Taking the mystery and fear out of cooking
If ever there was a word designed to inflame the vegetarian, it has to be baby, and I have to admit it does make me feel a bit funny when I mention this dish. It’s in the same bracket as veal and lamb, and I’m sorry if that upsets people.
But there my apology has to end. The thing is, mature octopus is as tough as old boots if you’re not careful, but the young ones aren’t. They come in frozen packs and if you’ve got a large pack you will probably have to break it up.
To break up a block of baby octopus, squid, chicken legs etc, take a screwdriver or chisel and wash it thoroughly, then sterilize it by holding it in a flame for a minute.
Place the frozen block, still with wrapper intact, on a chopping board, maybe with a couple of tea towels to absorb noise and limit damage.
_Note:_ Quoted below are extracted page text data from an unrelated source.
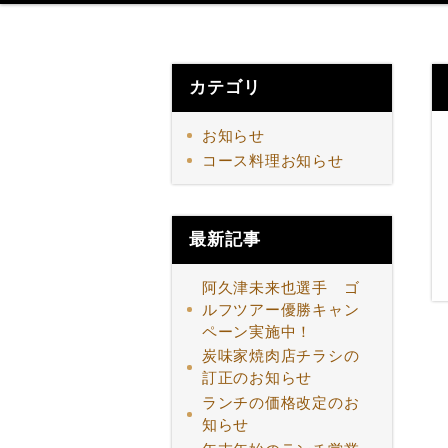
カテゴリ
お知らせ
コース料理お知らせ
最新記事
阿久津未来也選手 ゴ
ルフツアー優勝キャン
ペーン実施中！
炭味家焼肉店チラシの
訂正のお知らせ
ランチの価格改定のお
知らせ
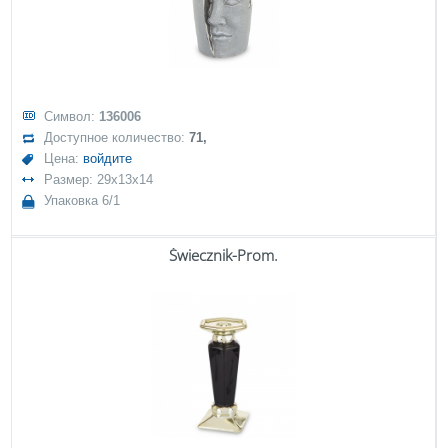
Символ:
136006
Доступное количество:
71,
Цена:
войдите
Размер: 29x13x14
Упаковка 6/1
Świecznik-Prom.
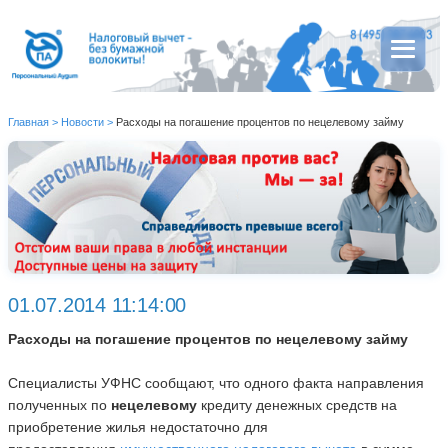
Главная
>
Новости
>
Расходы на погашение процентов по нецелевому займу
01.07.2014 11:14:00
Расходы на погашение процентов по нецелевому займу
Специалисты УФНС сообщают, что одного факта направления
полученных по
нецелевому
кредиту денежных средств на
приобретение жилья недостаточно для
Next, take a hammer and bang the tool into the line where you want to break the block. Knock it all the way through, then do it again somewhere else on the same line if necessary.
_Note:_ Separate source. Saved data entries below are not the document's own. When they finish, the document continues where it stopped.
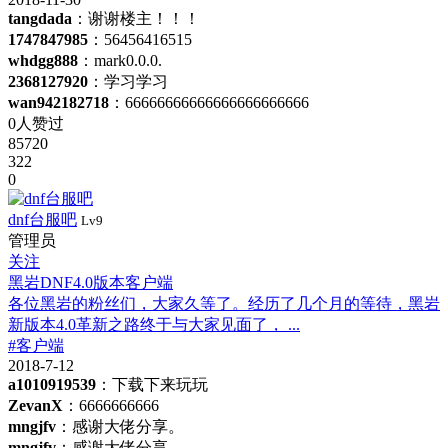
tangdada
：谢谢楼主！！！
1747847985
：56456416515
whdgg888
：mark0.0.0.
2368127920
：学习学习
wan942182718
：66666666666666666666666
0人赞过
85720
322
0
dnf台服吧
Lv9
管理员
关注
黑岩DNF4.0版本客户端
各位黑岩的粉丝们，大家久等了。经历了几个月的等待，黑岩
新版本4.0革新之路终于与大家见面了， ...
#客户端
2018-7-12
a1010919539
：下载下来玩玩
ZevanX
：6666666666
mngjfv
：感谢大佬分享。
mngjfv
：感谢大佬分享。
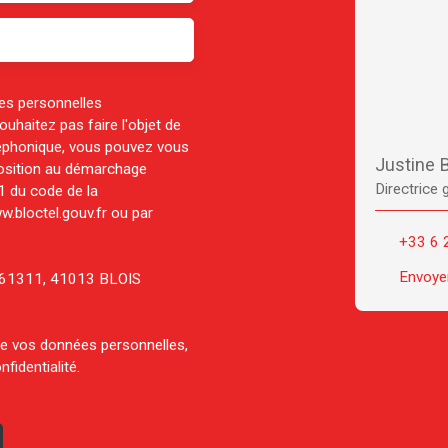
es personnelles
haitez pas faire l'objet de
léphonique, vous pouvez vous
Justine
pposition au démarchage
Directrice 
-1 du code de la
w.bloctel.gouv.fr ou par
+33 6 
Envoyer
CS 61311, 41013 BLOIS
 de vos données personnelles,
nfidentialité
.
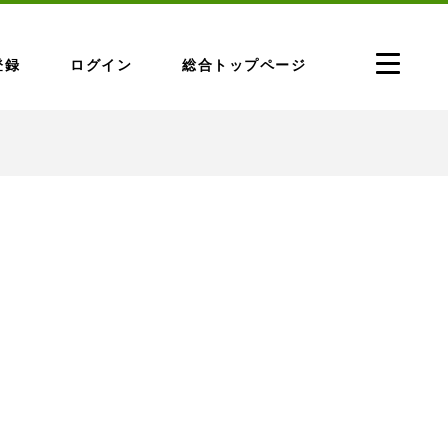
登録
ログイン
総合トップページ
」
Still with the wrapping intact, go outside and, like some sort of culinary madman, bang the thing on a concrete surface until it cracks.
Obviously hygiene is vitally important, so wash the pack before opening it and generally be careful.
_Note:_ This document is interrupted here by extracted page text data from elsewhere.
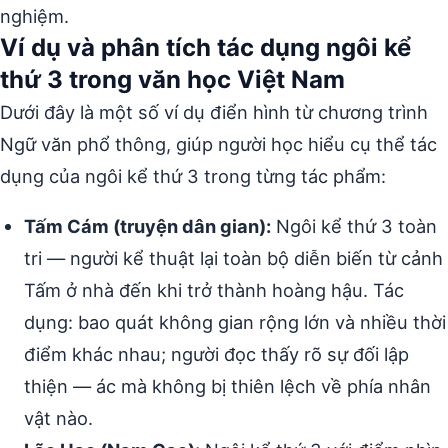
nghiệm.
Ví dụ và phân tích tác dụng ngôi kể
thứ 3 trong văn học Việt Nam
Dưới đây là một số ví dụ điển hình từ chương trình
Ngữ văn phổ thông, giúp người học hiểu cụ thể tác
dụng của ngôi kể thứ 3 trong từng tác phẩm:
Tấm Cám (truyện dân gian):
Ngôi kể thứ 3 toàn
tri — người kể thuật lại toàn bộ diễn biến từ cảnh
Tấm ở nhà đến khi trở thành hoàng hậu. Tác
dụng: bao quát không gian rộng lớn và nhiều thời
điểm khác nhau; người đọc thấy rõ sự đối lập
thiện — ác mà không bị thiên lệch về phía nhân
vật nào.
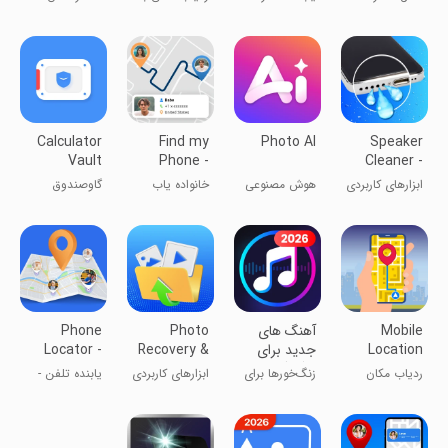
تماس موبایل
تماس گیرنده
شماره
سازنده PDF
Calculator
Find my
Photo AI
Speaker
Vault
Phone -
Cleaner -
Family
Remove
ابزارهای کاربردی
هوش مصنوعی
خانواده یاب
گاوصندوق
Locator
Water
عکس
محاسبه‌گر
Mobile
آهنگ های
Photo
Phone
Location
جدید برای
Recovery &
Locator -
Tracker
زنگ گوشی
File Restore
Phone
ردیاب مکان
زنگ‌خورها برای
ابزارهای کاربردی
یابنده تلفن -
Detector
موبایل
گوشی اندروید
شناسایی تلفن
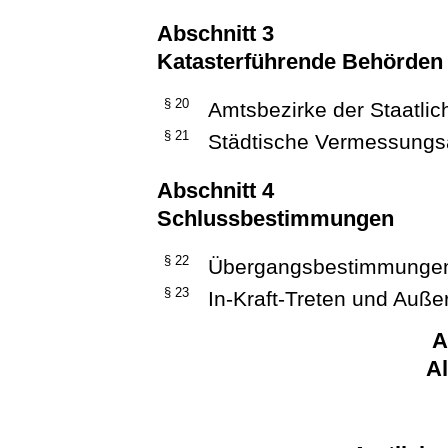
Abschnitt 3
Katasterführende Behörden
§ 20
Amtsbezirke der Staatl
§ 21
Städtische Vermessungs
Abschnitt 4
Schlussbestimmungen
§ 22
Übergangsbestimmunge
§ 23
In-Kraft-Treten und Außer
A
A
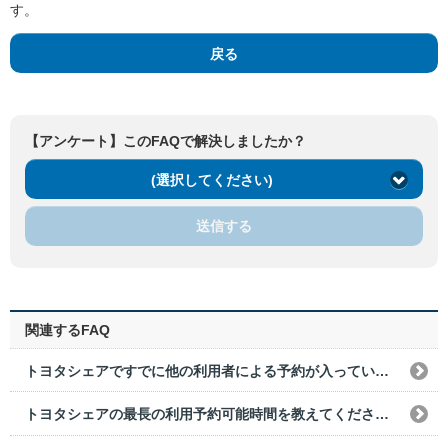
す。
戻る
【アンケート】このFAQで解決しましたか？
(選択してください)
送信する
関連するFAQ
トヨタシェアですでに他の利用者による予約が入っている場合、前後の予約できない時間を教えてください。
トヨタシェアの最長の利用予約可能時間を教えてください。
Alternatively, you could prop up one end of the pack on a chopping board and have a go at the line you want with the back of a meat cleaver, being careful not to damage the work surface. Good luck with that.
Another option is to let the block thaw, which will take several hours, and then you either have to eat everything or throw the rest away, because (talking of hygiene) you can’t refreeze this sort of thing.
Much of the flavor of this dish comes from the humble bay leaf, and it is influenced by something my Mum used to make. We lived in Guernsey, which is an island between France and England, and one of the local delicacies was the ormer. This is better known as its close relative, abalone, which is popular in Australia and Japan, and it is a shellfish that sticks to rocks just below low tide mark.
My Mum used to stew ormers with bay leaves, and I must have been 16 before I realized that the flavor I loved was not the ormers themselves but the herb.
We’re doing the octopus in a tomato sauce, and it’s laughably simple.
Baby octopus, three or four per person.
A can of tomatoes
A little red wine
Place the octopus in a casserole dish or high-sided baking tray.
Pour in the tomatoes.
Add a splash of wine and Worcestershire sauce, plus a quick shake of something hot if you like (jalapeno powder, chilli powder, whatever you have).
Submerge three or four bay leaves at intervals through the dish. If you don’t have leaves, use a good dusting of the powder. Mix everything up well.
Cover with foil and cook in a medium oven for about two hours. Have a look after an hour to see how things are going, and add more liquid if necessary (water, wine, tomato juice), plus a little celery salt if it needs a lift.
Serve with boiled wholegrain rice or mashed potato.